### Aim of the exercise
Without the pictures, set down everything in the listing exactly.

### Data listing
——
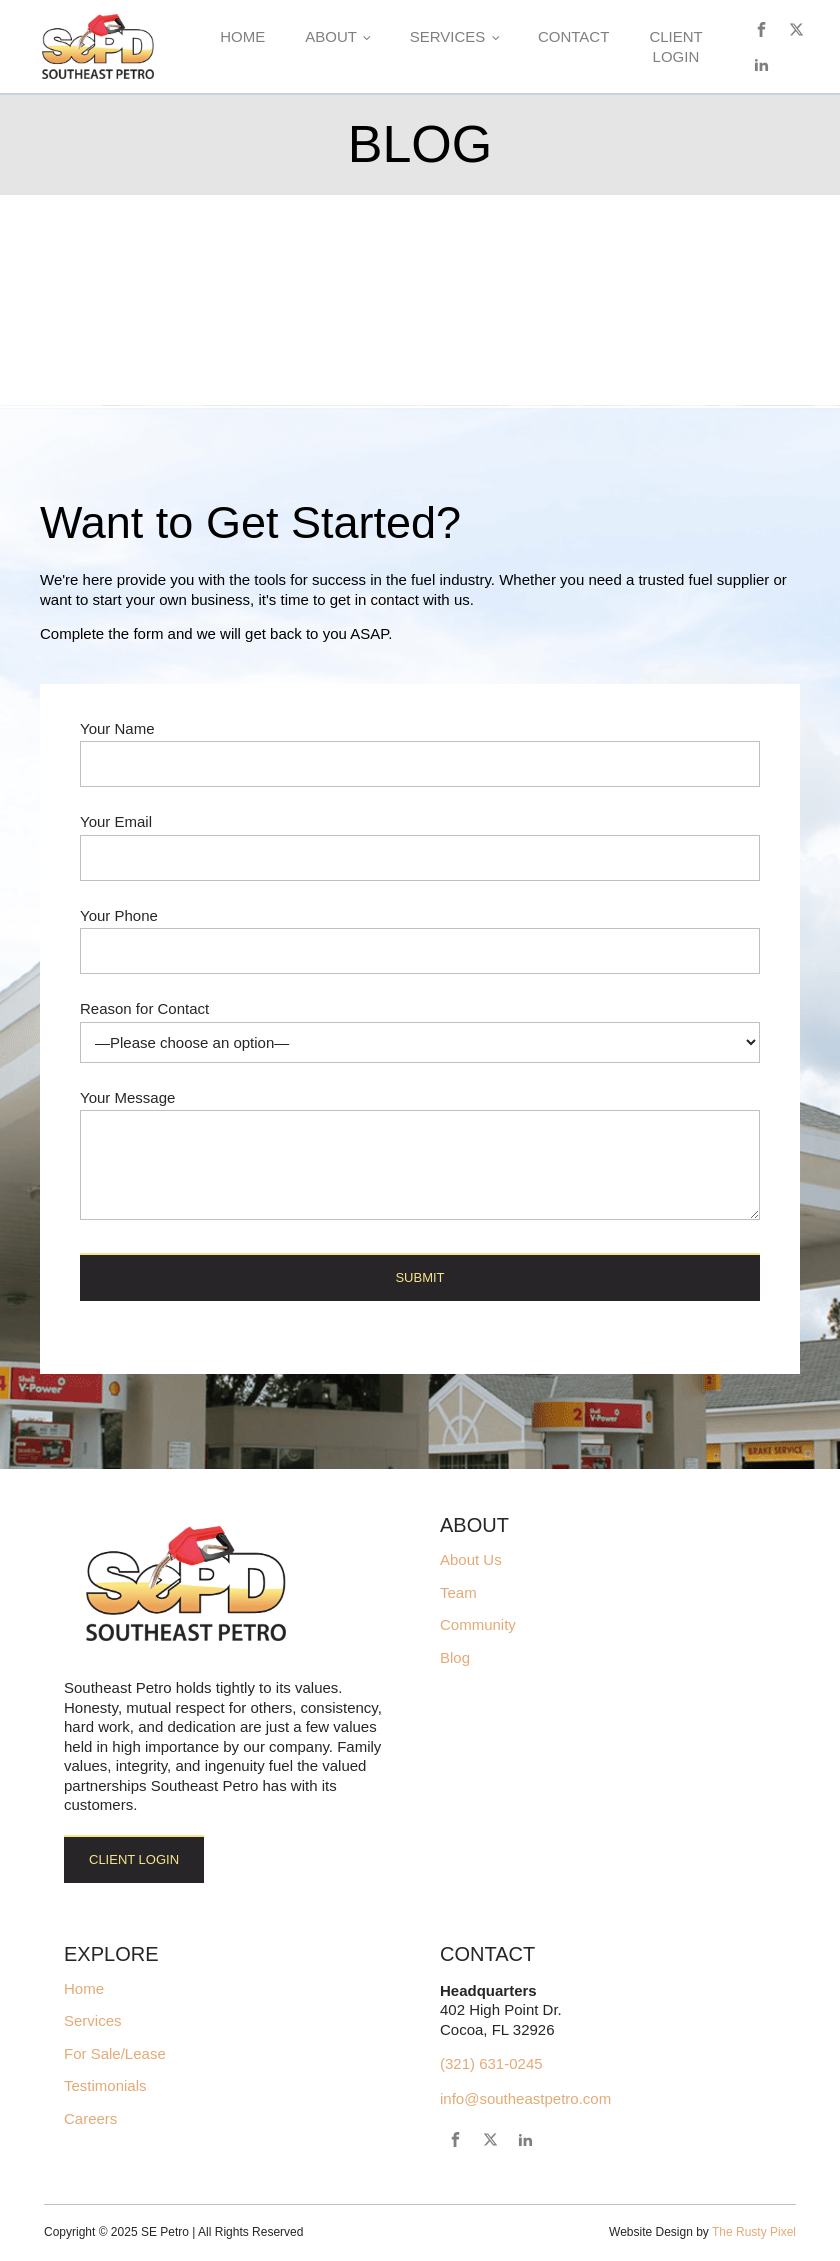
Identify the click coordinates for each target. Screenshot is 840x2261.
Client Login (675, 46)
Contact (573, 36)
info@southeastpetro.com (525, 2098)
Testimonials (105, 2086)
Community (478, 1625)
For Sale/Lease (115, 2054)
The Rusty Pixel (754, 2232)
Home (242, 36)
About (331, 36)
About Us (471, 1560)
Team (458, 1593)
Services (448, 36)
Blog (455, 1658)
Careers (90, 2119)
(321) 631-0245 (491, 2063)
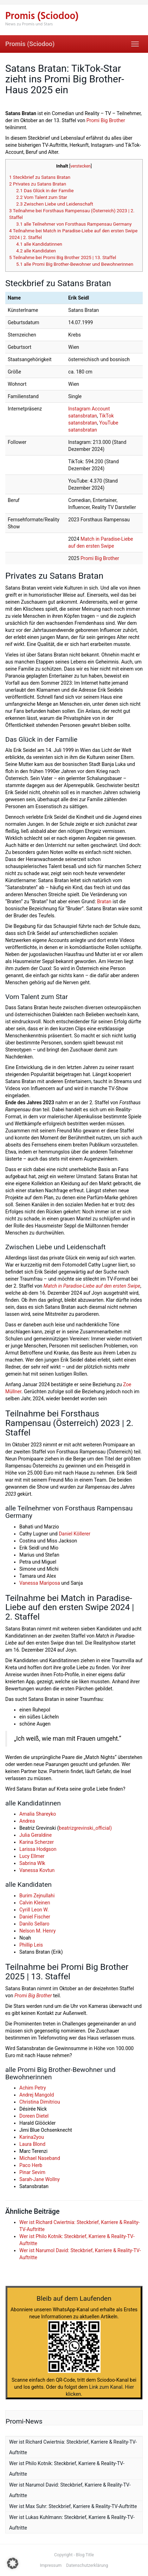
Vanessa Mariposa (39, 1583)
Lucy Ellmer (32, 1856)
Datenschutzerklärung (87, 2565)
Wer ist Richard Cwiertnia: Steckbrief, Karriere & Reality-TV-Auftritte (73, 2447)
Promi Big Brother (105, 120)
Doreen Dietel (34, 2116)
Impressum (51, 2565)
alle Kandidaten (36, 250)
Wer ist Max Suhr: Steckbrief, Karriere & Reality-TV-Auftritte (73, 2506)
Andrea (27, 1821)
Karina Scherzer (36, 1842)
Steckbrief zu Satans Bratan (39, 177)
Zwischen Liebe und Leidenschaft (54, 204)
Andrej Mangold (36, 2095)
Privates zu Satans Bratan (37, 184)
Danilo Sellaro (34, 1924)
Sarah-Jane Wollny (39, 2179)
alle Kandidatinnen (39, 244)
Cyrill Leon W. (34, 1909)
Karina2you (31, 2137)
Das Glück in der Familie (45, 190)
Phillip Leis (31, 1945)
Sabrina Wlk (32, 1863)
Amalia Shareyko (37, 1814)
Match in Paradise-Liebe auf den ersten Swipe (92, 1286)
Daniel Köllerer (74, 1534)
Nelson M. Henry (37, 1931)
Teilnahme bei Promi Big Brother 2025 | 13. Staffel (62, 257)
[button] (12, 2563)
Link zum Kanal (106, 2387)
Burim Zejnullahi (36, 1895)
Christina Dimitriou (39, 2102)
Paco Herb (30, 2165)
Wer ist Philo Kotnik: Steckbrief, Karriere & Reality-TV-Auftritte (66, 2469)
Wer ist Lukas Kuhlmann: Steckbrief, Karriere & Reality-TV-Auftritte (72, 2522)
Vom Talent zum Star (41, 197)
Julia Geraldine (35, 1835)
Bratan (104, 901)
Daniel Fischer (34, 1917)
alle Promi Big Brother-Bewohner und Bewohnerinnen (74, 264)
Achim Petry (32, 2088)
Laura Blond (32, 2144)
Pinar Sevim (32, 2172)
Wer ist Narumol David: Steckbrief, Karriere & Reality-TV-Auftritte (70, 2490)
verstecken (80, 166)
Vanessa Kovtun (36, 1870)
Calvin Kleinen (34, 1902)
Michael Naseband (39, 2158)
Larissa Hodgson (38, 1849)
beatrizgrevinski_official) (85, 1828)
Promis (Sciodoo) (29, 44)
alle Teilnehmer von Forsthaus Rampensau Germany (74, 224)
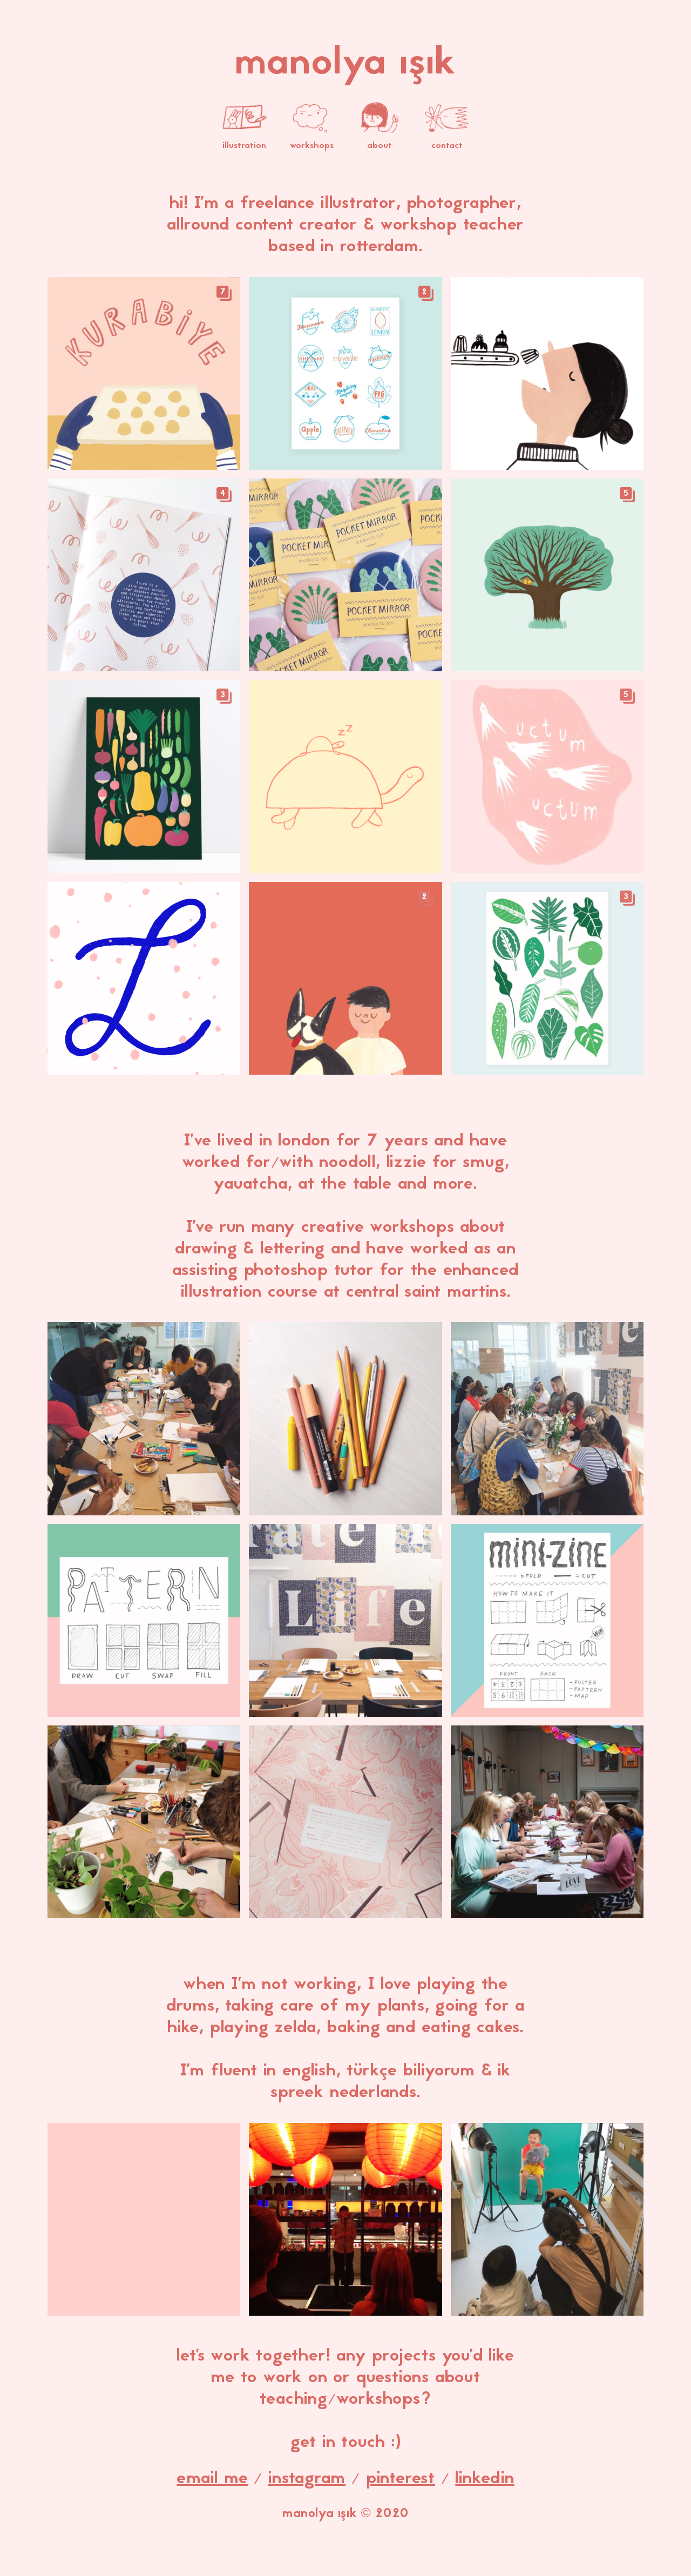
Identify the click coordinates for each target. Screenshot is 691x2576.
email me (212, 2479)
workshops (312, 139)
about (379, 139)
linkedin (484, 2479)
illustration (244, 139)
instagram (307, 2479)
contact (447, 139)
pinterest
——
### Worked solution
Identify the click coordinates for each target. Screenshot is 840x2261.
Client Login (675, 46)
Contact (573, 36)
info@southeastpetro.com (525, 2098)
Testimonials (105, 2086)
Community (478, 1625)
For Sale/Lease (115, 2054)
The Rusty Pixel (754, 2232)
Home (242, 36)
About (331, 36)
About Us (471, 1560)
Team (458, 1593)
Services (448, 36)
Blog (455, 1658)
Careers (90, 2119)
(321) 631-0245 (491, 2063)
Vanessa Mariposa (39, 1583)
Lucy Ellmer (32, 1856)
Datenschutzerklärung (87, 2565)
Wer ist Richard Cwiertnia: Steckbrief, Karriere & Reality-TV-Auftritte (73, 2447)
Promi Big Brother (105, 120)
Doreen Dietel (34, 2116)
Impressum (51, 2565)
alle Kandidaten (36, 250)
Wer ist Max Suhr: Steckbrief, Karriere & Reality-TV-Auftritte (73, 2506)
Andrea (27, 1821)
Karina Scherzer (36, 1842)
Steckbrief zu Satans Bratan (39, 177)
Zwischen Liebe und Leidenschaft (54, 204)
Andrej Mangold (36, 2095)
Privates zu Satans Bratan (37, 184)
Danilo Sellaro (34, 1924)
Sarah-Jane Wollny (39, 2179)
alle Kandidatinnen (39, 244)
Cyrill Leon W. (34, 1909)
Karina2you (31, 2137)
Das Glück in der Familie (45, 190)
Phillip Leis (31, 1945)
Sabrina Wlk (32, 1863)
Amalia Shareyko (37, 1814)
Match in Paradise-Liebe auf den ersten Swipe (92, 1286)
Daniel Köllerer (74, 1534)
Nelson M. Henry (37, 1931)
Teilnahme bei Promi Big Brother 2025 | 13. Staffel (62, 257)
[button] (12, 2563)
Link zum Kanal (106, 2387)
Burim Zejnullahi (36, 1895)
Christina Dimitriou (39, 2102)
Paco Herb (30, 2165)
Wer ist Philo Kotnik: Steckbrief, Karriere & Reality-TV-Auftritte (66, 2469)
Wer ist Lukas Kuhlmann: Steckbrief, Karriere & Reality-TV-Auftritte (72, 2522)
Vom Talent zum Star (41, 197)
Julia Geraldine (35, 1835)
Bratan (104, 901)
Daniel Fischer (34, 1917)
alle Promi Big Brother-Bewohner und Bewohnerinnen (74, 264)
Achim Petry (32, 2088)
Laura Blond (32, 2144)
Pinar Sevim (32, 2172)
Wer ist Narumol David: Steckbrief, Karriere & Reality-TV-Auftritte (70, 2490)
verstecken (80, 166)
Vanessa Kovtun (36, 1870)
Calvin Kleinen (34, 1902)
Michael Naseband (39, 2158)
Larissa Hodgson (38, 1849)
beatrizgrevinski_official) (85, 1828)
Promis (Sciodoo) (29, 44)
alle Teilnehmer von Forsthaus Rampensau Germany (74, 224)
Identify the click coordinates for each target. Screenshot is 691x2576.
email me (212, 2479)
workshops (312, 139)
about (379, 139)
linkedin (484, 2479)
illustration (244, 139)
instagram (307, 2479)
contact (447, 139)
pinterest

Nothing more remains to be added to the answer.